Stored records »

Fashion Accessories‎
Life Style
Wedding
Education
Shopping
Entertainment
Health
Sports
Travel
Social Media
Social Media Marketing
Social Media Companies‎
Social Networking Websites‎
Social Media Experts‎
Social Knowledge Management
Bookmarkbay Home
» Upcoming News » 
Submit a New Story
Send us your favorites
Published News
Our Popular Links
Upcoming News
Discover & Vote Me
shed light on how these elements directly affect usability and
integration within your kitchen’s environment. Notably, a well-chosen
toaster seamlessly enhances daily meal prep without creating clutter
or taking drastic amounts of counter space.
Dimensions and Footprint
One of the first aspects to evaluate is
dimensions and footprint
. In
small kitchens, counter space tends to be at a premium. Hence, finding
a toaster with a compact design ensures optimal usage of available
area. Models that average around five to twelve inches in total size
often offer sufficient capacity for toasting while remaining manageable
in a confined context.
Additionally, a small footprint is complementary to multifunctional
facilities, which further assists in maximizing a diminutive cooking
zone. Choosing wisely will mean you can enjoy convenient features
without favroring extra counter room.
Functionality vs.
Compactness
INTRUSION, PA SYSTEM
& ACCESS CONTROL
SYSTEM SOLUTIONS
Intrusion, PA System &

==

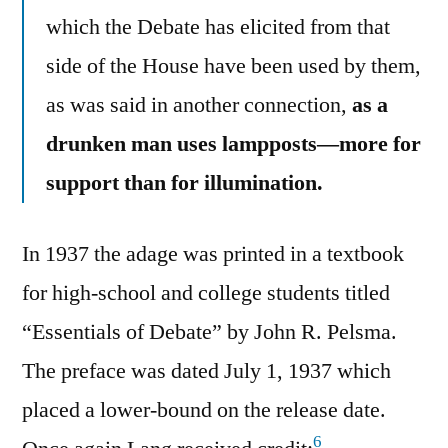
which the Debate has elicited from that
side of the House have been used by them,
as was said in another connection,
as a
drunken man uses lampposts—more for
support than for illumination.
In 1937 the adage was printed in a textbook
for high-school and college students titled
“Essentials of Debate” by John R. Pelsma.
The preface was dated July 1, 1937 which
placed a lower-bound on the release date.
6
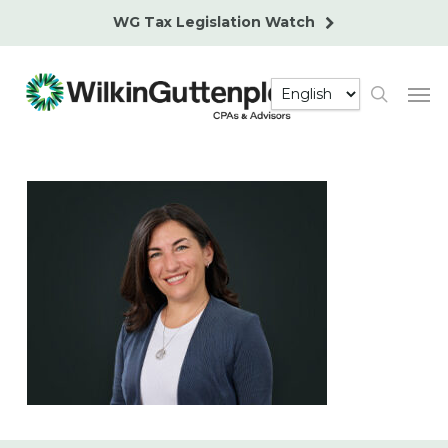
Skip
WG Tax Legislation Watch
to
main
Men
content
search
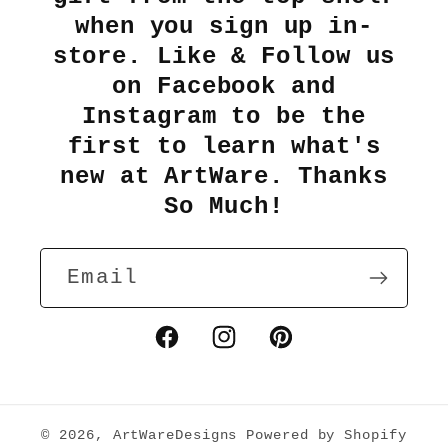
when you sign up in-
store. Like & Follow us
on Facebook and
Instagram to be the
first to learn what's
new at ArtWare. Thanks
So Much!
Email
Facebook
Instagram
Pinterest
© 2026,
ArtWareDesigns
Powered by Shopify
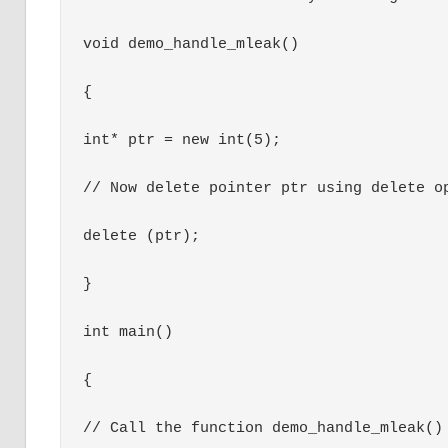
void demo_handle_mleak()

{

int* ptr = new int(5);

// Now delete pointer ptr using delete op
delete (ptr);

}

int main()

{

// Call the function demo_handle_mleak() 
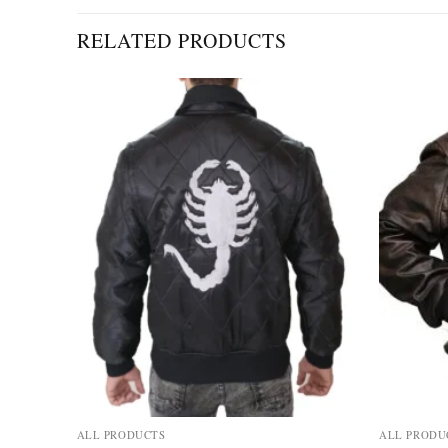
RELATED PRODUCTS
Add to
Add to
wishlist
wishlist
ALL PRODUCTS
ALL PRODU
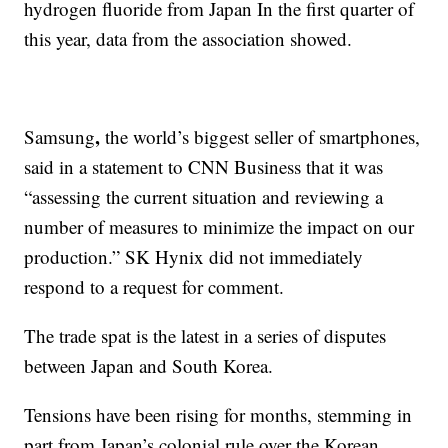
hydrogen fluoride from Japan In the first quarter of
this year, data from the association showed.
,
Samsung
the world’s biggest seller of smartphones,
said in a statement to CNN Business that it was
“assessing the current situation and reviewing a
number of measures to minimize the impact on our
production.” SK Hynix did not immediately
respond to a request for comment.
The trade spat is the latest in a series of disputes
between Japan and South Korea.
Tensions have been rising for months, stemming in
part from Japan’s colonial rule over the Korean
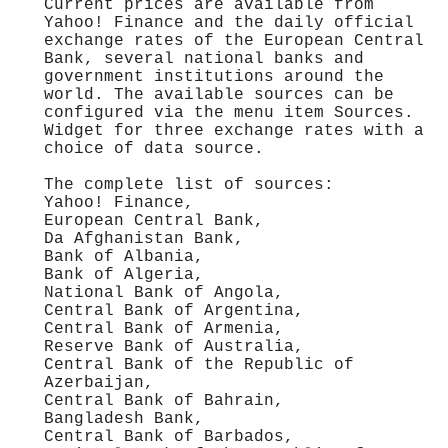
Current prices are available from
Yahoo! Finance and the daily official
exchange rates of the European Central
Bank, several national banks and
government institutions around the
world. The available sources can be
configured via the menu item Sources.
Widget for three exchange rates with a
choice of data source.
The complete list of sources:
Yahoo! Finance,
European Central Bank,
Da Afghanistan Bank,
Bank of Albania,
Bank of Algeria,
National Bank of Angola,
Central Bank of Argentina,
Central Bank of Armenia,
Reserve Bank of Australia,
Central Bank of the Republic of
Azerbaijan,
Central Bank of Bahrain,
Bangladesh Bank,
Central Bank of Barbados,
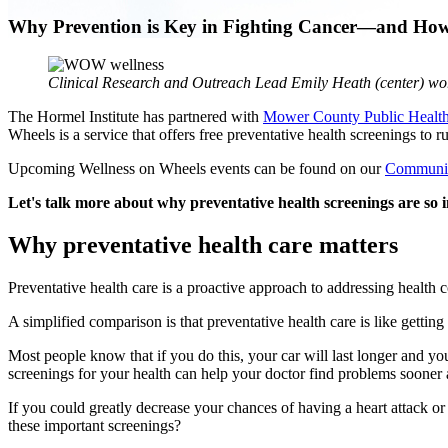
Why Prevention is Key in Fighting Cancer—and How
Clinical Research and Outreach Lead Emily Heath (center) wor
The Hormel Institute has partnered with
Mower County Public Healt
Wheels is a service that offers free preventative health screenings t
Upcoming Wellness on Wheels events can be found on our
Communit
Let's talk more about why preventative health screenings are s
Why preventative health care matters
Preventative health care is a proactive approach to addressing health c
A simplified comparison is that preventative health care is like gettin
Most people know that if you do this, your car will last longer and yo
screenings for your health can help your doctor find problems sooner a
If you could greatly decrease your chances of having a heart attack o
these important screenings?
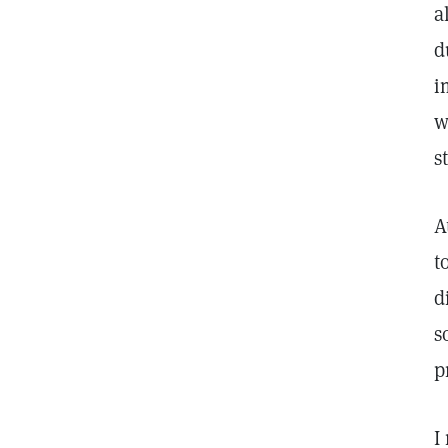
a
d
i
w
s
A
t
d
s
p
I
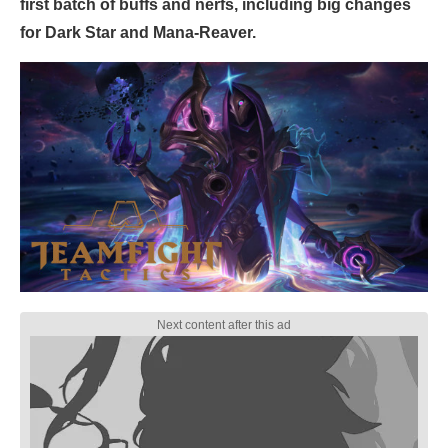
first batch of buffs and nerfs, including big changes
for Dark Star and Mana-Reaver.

---

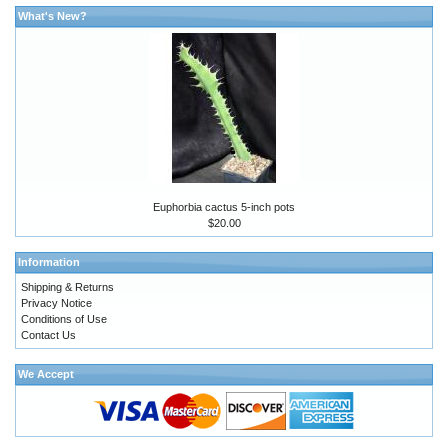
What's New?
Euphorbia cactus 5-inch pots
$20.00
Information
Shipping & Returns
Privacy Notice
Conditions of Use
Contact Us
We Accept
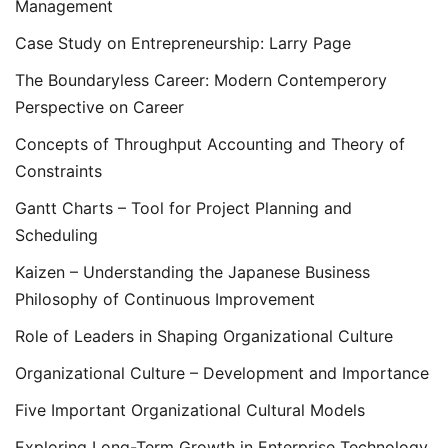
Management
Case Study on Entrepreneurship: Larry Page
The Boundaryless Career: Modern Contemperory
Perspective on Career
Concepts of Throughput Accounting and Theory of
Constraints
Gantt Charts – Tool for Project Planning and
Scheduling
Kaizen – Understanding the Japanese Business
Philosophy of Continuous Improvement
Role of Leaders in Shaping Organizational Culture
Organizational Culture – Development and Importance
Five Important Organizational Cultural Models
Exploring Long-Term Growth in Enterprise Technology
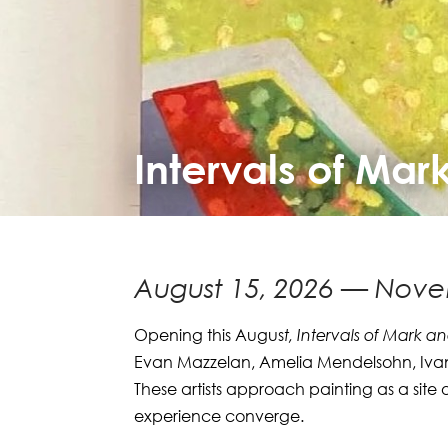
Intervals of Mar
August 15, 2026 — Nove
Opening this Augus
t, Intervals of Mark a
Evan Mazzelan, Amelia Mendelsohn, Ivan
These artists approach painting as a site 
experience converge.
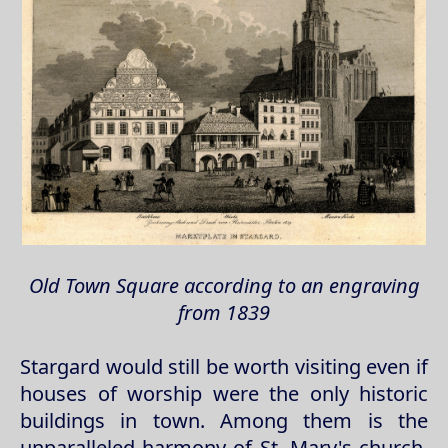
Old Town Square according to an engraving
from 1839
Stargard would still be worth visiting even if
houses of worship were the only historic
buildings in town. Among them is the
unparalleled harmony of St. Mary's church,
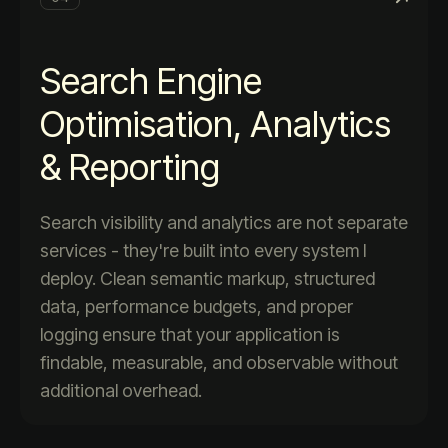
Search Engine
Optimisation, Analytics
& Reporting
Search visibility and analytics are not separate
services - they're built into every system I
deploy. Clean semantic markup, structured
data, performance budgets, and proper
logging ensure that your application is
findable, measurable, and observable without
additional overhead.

Directions for this task »
Show every line from the entries that includes the word "first".

Your response »
One of the first aspects to evaluate is
first to learn what's
hydrogen fluoride from Japan In the first quarter of
first batch of buffs and nerfs, including big changes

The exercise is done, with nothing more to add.